---------- SOURCE INFORMATION ----------

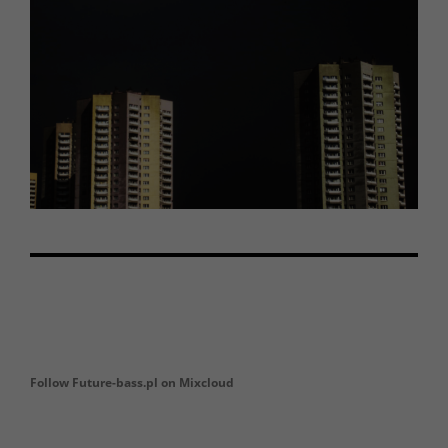
Follow Future-bass.pl on Mixcloud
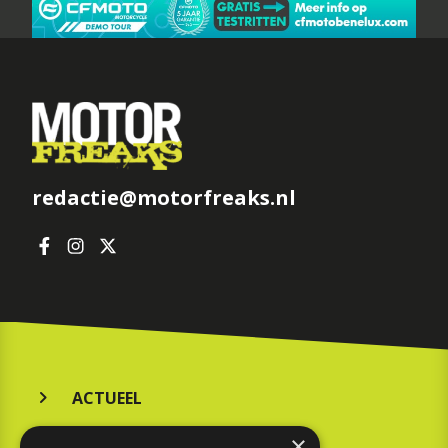
redactie@motorfreaks.nl
ACTUEEL
MERKEN
×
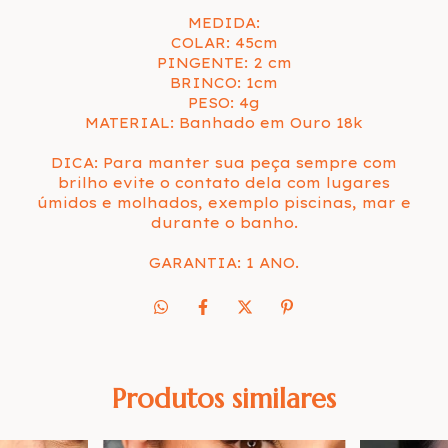
MEDIDA:
COLAR: 45cm
PINGENTE: 2 cm
BRINCO: 1cm
PESO: 4g
MATERIAL: Banhado em Ouro 18k
DICA: Para manter sua peça sempre com
brilho evite o contato dela com lugares
úmidos e molhados, exemplo piscinas, mar e
durante o banho.
GARANTIA: 1 ANO.
Produtos similares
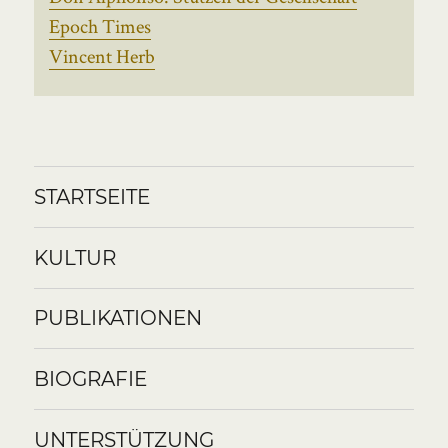
Epoch Times
Vincent Herb
STARTSEITE
KULTUR
PUBLIKATIONEN
BIOGRAFIE
UNTERSTÜTZUNG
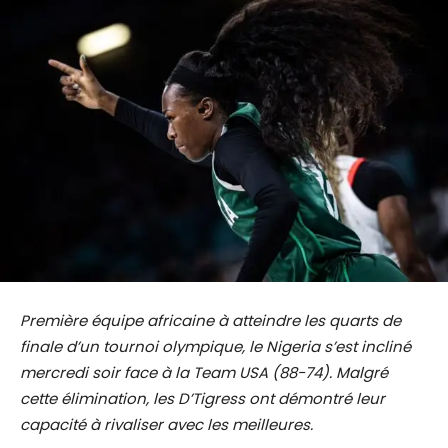
Première équipe africaine à atteindre les quarts de
finale d’un tournoi olympique, le Nigeria s’est incliné
mercredi soir face à la Team USA (88-74). Malgré
cette élimination, les D’Tigress ont démontré leur
capacité à rivaliser avec les meilleures.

----------

### REQUIREMENT:
Only the lines from the one containing "Epoch Times" through the end of the records are wanted, set down exactly and without their pictures.

### YOUR SOLUTION:
Epoch Times
Vincent Herb
STARTSEITE
KULTUR
PUBLIKATIONEN
BIOGRAFIE
UNTERSTÜTZUNG
Première équipe africaine à atteindre les quarts de
finale d’un tournoi olympique, le Nigeria s’est incliné
mercredi soir face à la Team USA (88-74). Malgré
cette élimination, les D’Tigress ont démontré leur
capacité à rivaliser avec les meilleures.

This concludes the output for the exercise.